Action item:
The response must reproduce every record below without alteration.
-------- Dataset excerpts --------
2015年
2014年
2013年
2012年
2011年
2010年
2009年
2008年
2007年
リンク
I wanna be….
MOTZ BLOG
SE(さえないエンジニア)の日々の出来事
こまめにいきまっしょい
--------
Answer to this problem:
2015年
2014年
2013年
2012年
2011年
2010年
2009年
2008年
2007年
リンク
I wanna be….
MOTZ BLOG
SE(さえないエンジニア)の日々の出来事
こまめにいきまっしょい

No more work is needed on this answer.